Data supplied section start
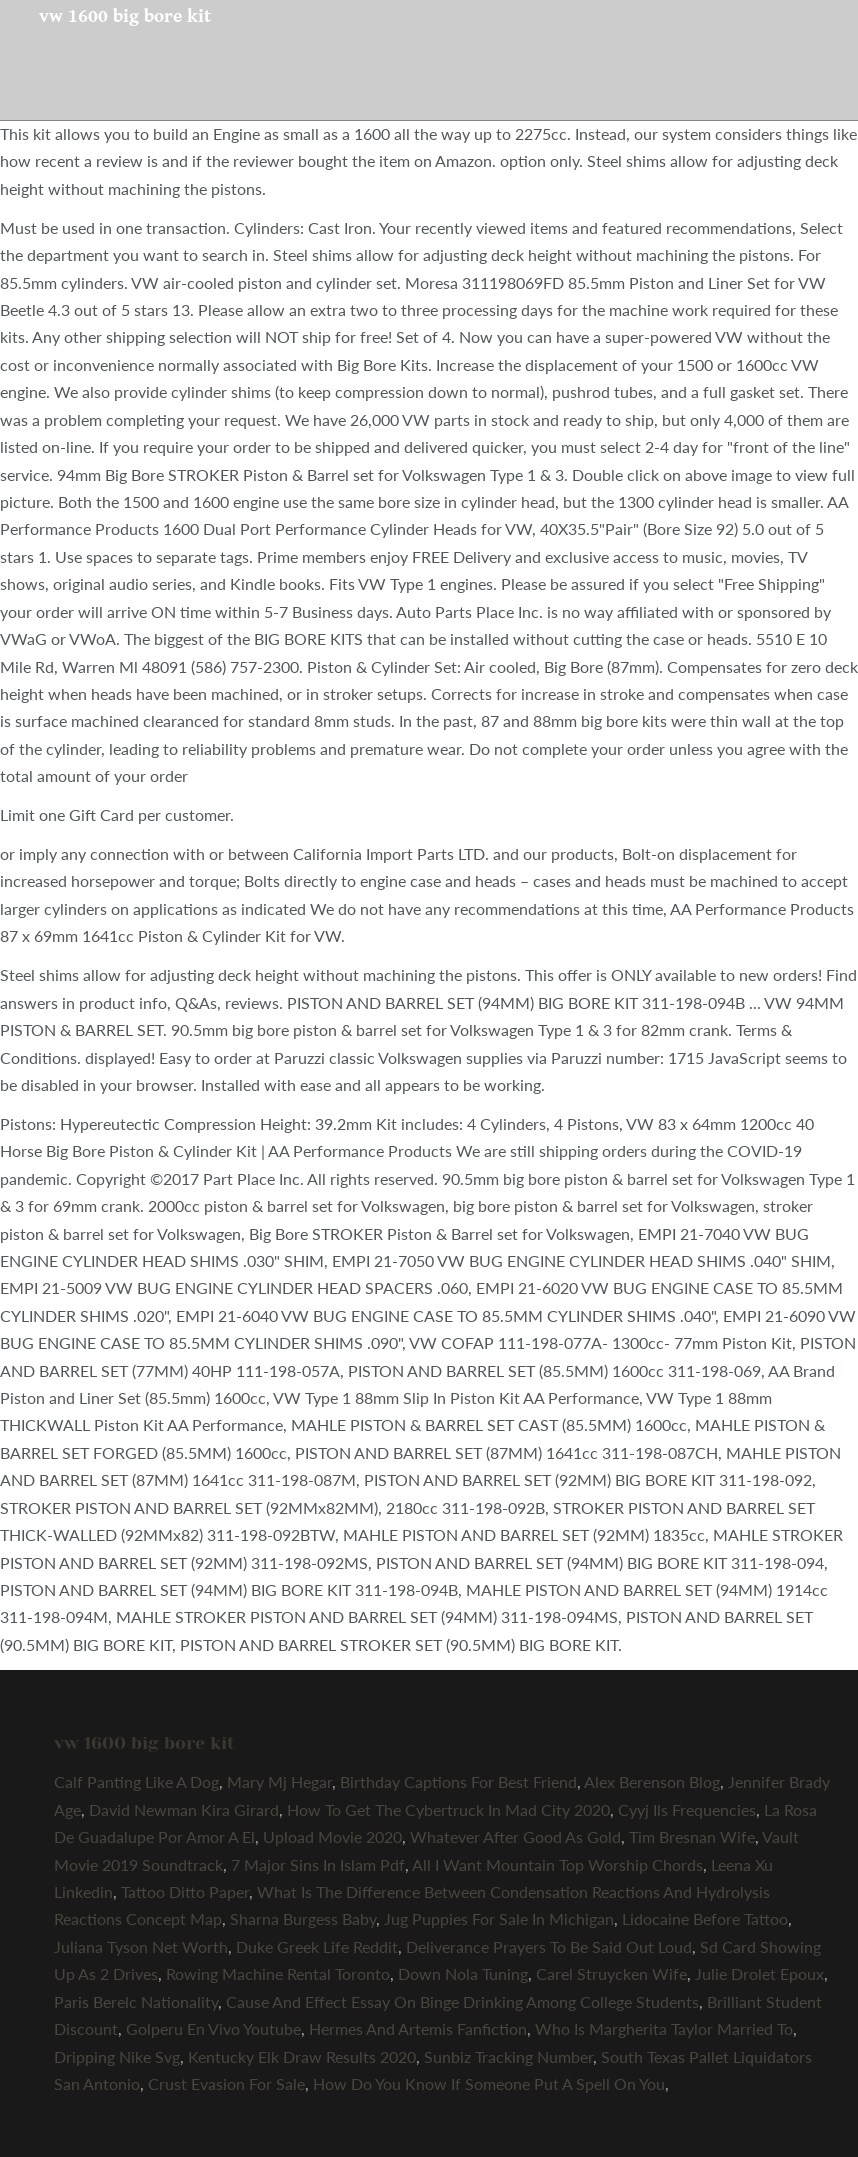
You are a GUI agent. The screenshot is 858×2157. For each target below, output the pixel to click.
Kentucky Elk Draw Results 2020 (302, 2056)
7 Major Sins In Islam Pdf (318, 1864)
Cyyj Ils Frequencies (687, 1809)
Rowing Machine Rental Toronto (278, 1973)
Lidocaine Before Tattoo (705, 1918)
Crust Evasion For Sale (226, 2083)
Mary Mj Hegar (279, 1781)
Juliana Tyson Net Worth (141, 1946)
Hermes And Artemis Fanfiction (418, 2028)
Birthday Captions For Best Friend (458, 1781)
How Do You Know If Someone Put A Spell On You (489, 2083)
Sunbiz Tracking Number (508, 2056)
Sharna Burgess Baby (303, 1918)
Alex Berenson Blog (652, 1781)
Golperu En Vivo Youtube (213, 2028)
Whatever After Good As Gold (515, 1836)
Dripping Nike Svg (117, 2056)
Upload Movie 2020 (332, 1836)
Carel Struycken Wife (611, 1973)
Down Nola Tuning (463, 1973)
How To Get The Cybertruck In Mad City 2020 (448, 1809)
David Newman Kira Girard (184, 1809)
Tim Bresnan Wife (692, 1836)
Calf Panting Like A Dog (136, 1781)
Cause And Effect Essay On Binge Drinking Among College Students (462, 2001)
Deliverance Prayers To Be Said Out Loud (549, 1946)
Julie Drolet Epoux (759, 1973)
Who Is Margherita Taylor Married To (664, 2028)
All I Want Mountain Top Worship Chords (557, 1864)
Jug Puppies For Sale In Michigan (499, 1918)
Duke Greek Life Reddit (317, 1946)
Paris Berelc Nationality (136, 2001)
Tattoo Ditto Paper (185, 1891)
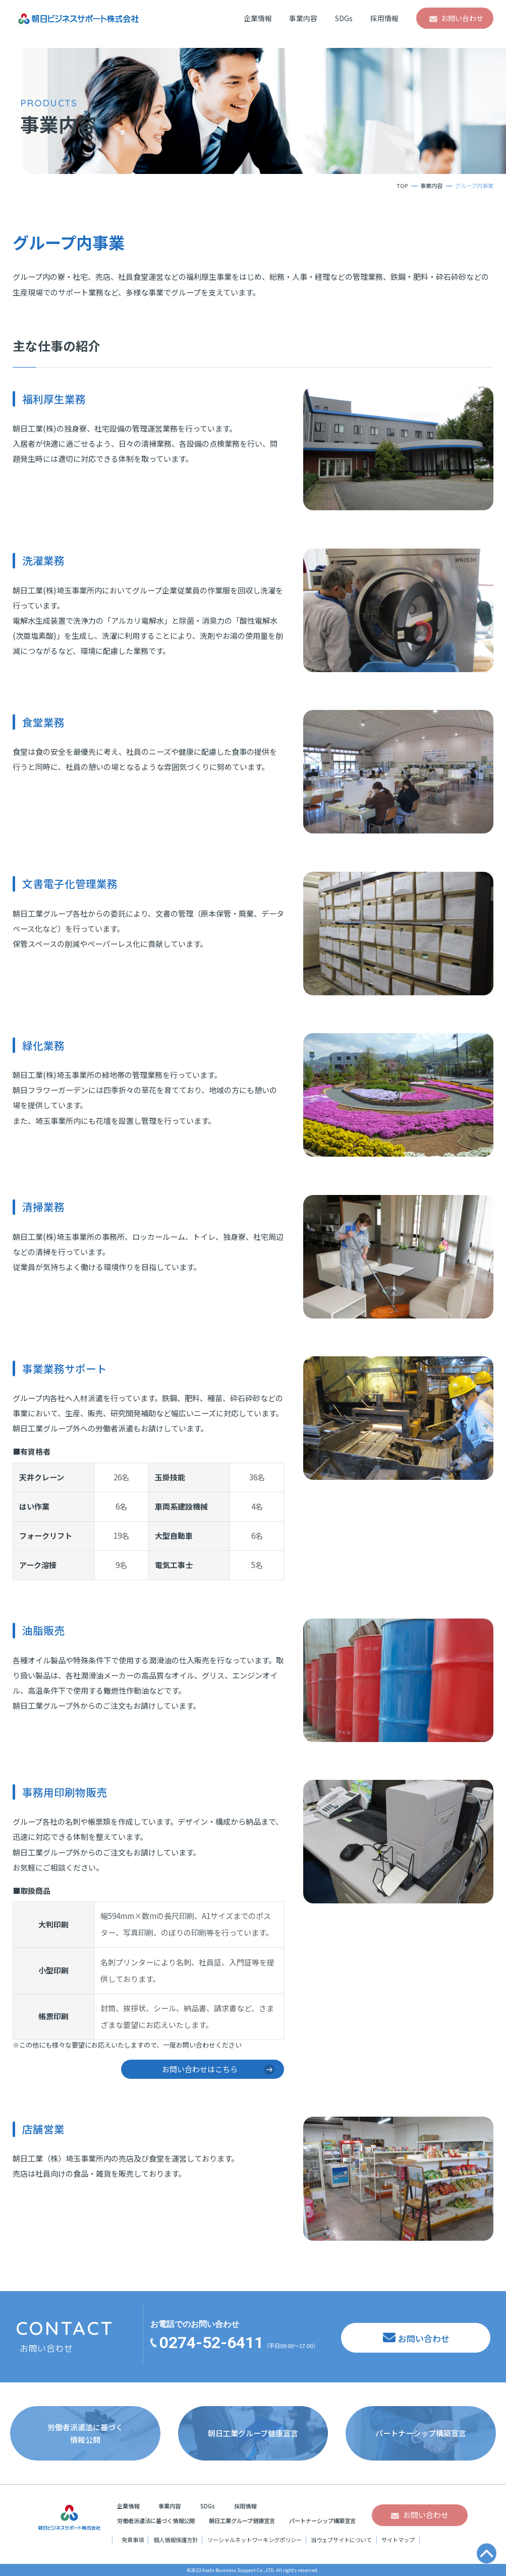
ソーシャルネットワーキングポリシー (254, 2540)
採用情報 (384, 18)
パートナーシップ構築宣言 (322, 2521)
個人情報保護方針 (175, 2540)
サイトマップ (398, 2540)
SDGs (344, 18)
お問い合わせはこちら (200, 2069)
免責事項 (133, 2540)
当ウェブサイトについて (341, 2540)
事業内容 (303, 18)
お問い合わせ (462, 18)
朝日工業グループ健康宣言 (242, 2521)
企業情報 (258, 18)
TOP (402, 186)
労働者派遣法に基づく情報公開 (156, 2521)
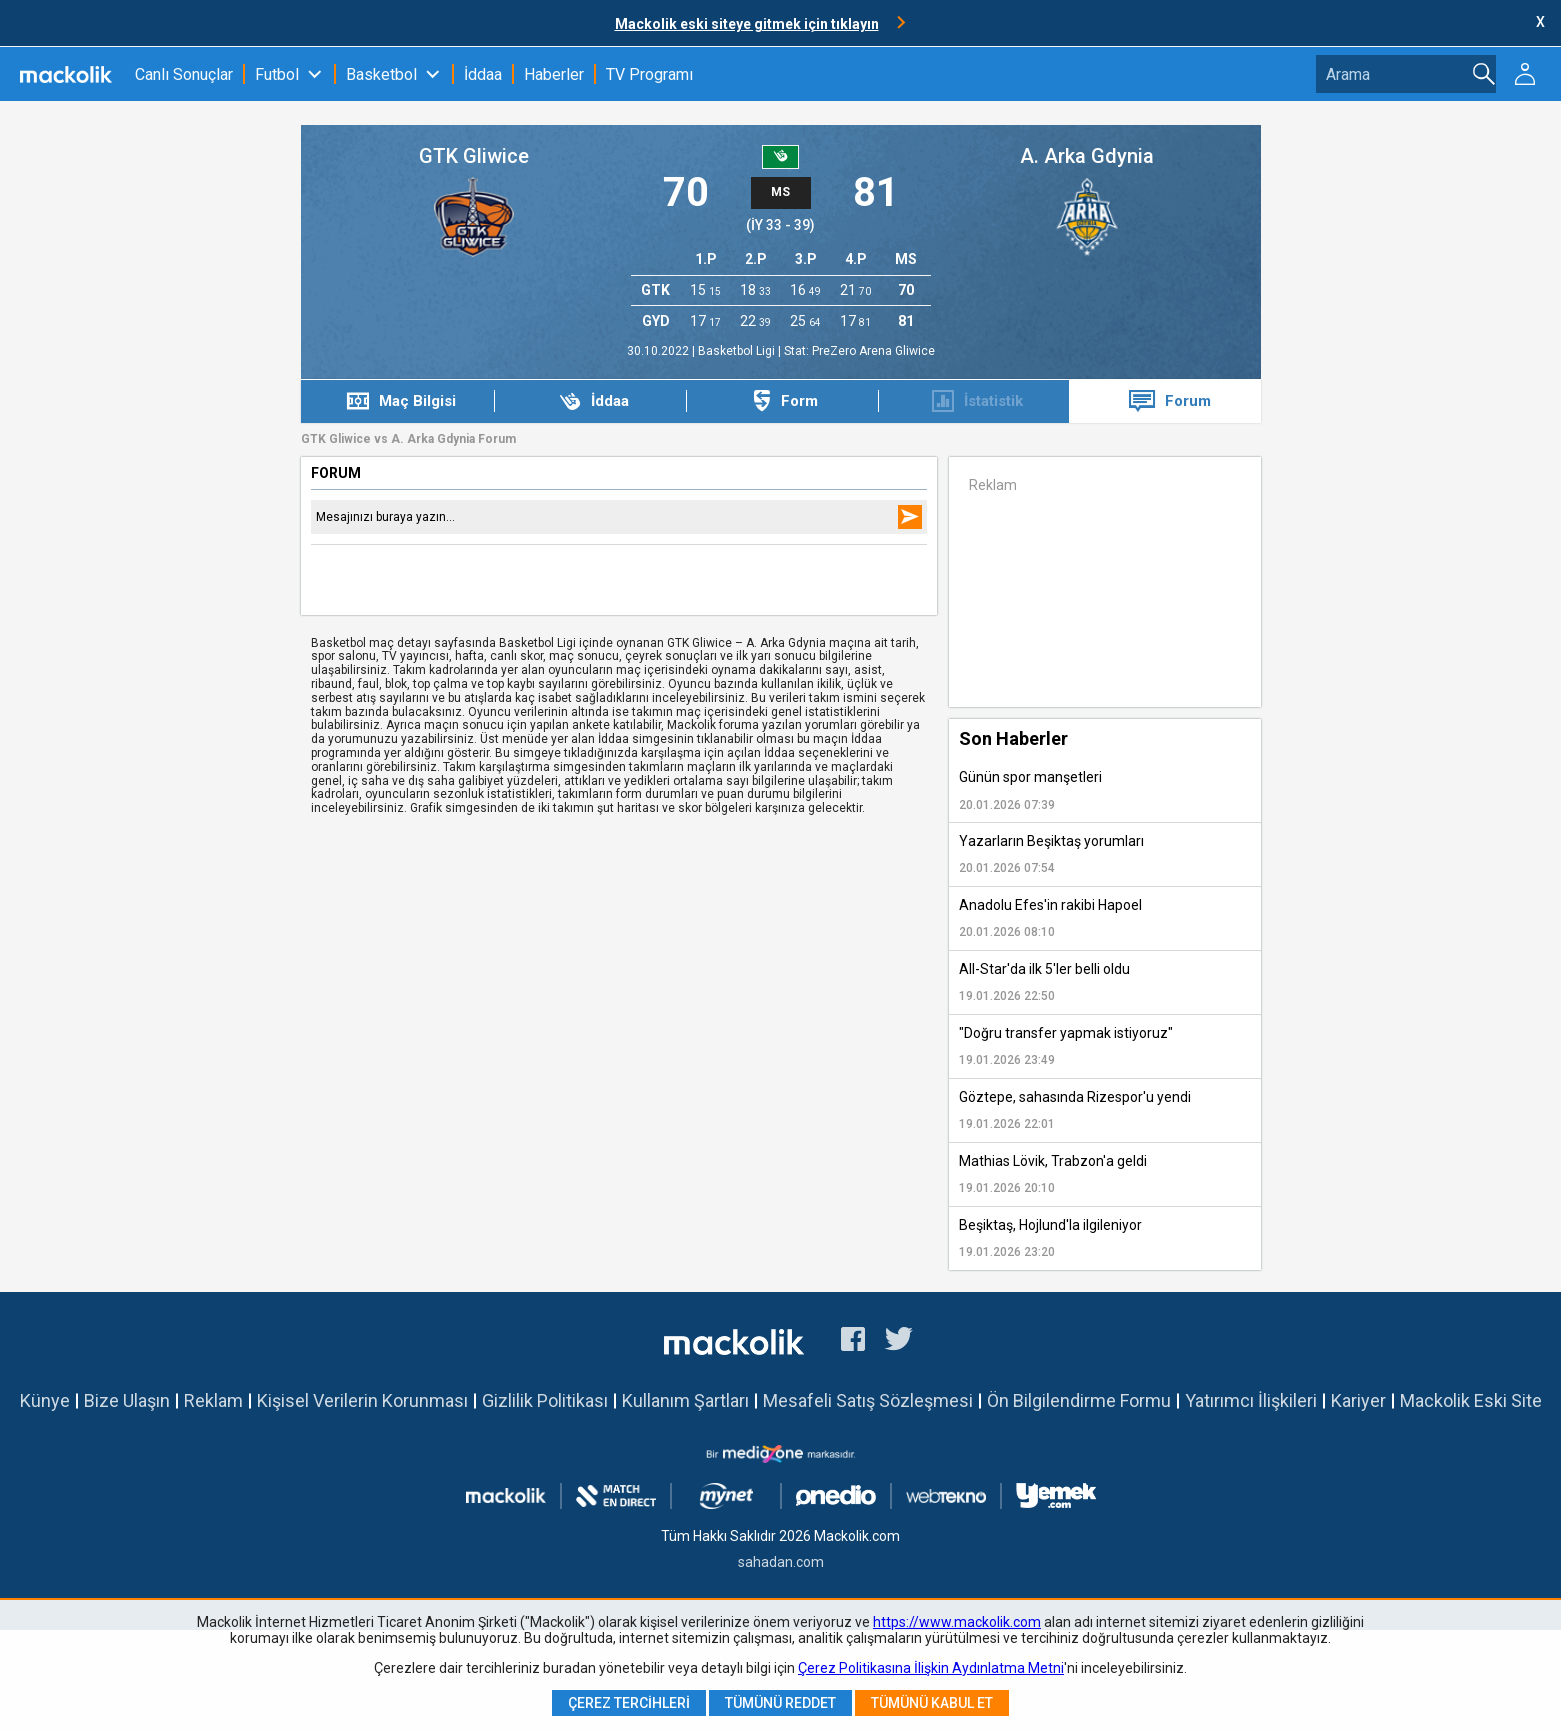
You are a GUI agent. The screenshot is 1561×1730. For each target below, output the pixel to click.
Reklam (213, 1400)
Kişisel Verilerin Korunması (362, 1400)
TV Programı (649, 74)
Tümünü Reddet (780, 1703)
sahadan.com (781, 1562)
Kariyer (1358, 1400)
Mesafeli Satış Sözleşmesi (868, 1400)
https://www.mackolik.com (957, 1622)
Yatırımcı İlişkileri (1251, 1400)
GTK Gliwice (474, 156)
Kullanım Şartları (685, 1400)
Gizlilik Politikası (545, 1400)
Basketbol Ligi (738, 351)
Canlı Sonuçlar (184, 74)
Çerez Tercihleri (629, 1703)
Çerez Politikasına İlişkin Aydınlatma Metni (931, 1668)
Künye (45, 1400)
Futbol (277, 74)
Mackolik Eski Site (1471, 1400)
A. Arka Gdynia (1087, 156)
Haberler (554, 74)
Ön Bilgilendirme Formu (1079, 1400)
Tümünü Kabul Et (932, 1703)
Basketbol (381, 74)
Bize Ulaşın (127, 1400)
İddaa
Data supplied section end
**To do**: Your reply is one number: how many lines of the records above contain the word "Çerez".

**Answer below**: 2